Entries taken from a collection
+-------+

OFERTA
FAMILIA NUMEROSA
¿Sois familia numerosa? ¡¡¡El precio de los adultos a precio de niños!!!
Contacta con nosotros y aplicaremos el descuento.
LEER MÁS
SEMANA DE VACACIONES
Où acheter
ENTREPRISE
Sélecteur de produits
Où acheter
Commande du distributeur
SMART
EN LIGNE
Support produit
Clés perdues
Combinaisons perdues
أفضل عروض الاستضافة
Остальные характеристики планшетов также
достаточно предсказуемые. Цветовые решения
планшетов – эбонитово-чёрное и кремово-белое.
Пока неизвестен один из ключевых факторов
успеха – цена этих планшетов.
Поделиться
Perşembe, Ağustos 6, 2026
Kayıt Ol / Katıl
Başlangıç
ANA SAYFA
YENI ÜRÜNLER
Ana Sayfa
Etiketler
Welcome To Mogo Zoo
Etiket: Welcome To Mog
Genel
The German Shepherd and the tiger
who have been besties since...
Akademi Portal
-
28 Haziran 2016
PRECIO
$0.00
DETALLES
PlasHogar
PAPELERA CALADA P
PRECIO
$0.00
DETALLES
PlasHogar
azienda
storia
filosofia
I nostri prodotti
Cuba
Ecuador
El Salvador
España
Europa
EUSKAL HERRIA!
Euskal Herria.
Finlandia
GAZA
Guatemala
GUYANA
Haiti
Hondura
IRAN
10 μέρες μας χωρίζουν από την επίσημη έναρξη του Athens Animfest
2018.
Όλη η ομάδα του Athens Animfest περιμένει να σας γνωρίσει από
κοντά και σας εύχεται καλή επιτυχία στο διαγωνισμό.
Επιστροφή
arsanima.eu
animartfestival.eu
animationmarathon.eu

+-------+

Required action: Report all lines above with "Athens".

Output for this task:
10 μέρες μας χωρίζουν από την επίσημη έναρξη του Athens Animfest
Όλη η ομάδα του Athens Animfest περιμένει να σας γνωρίσει από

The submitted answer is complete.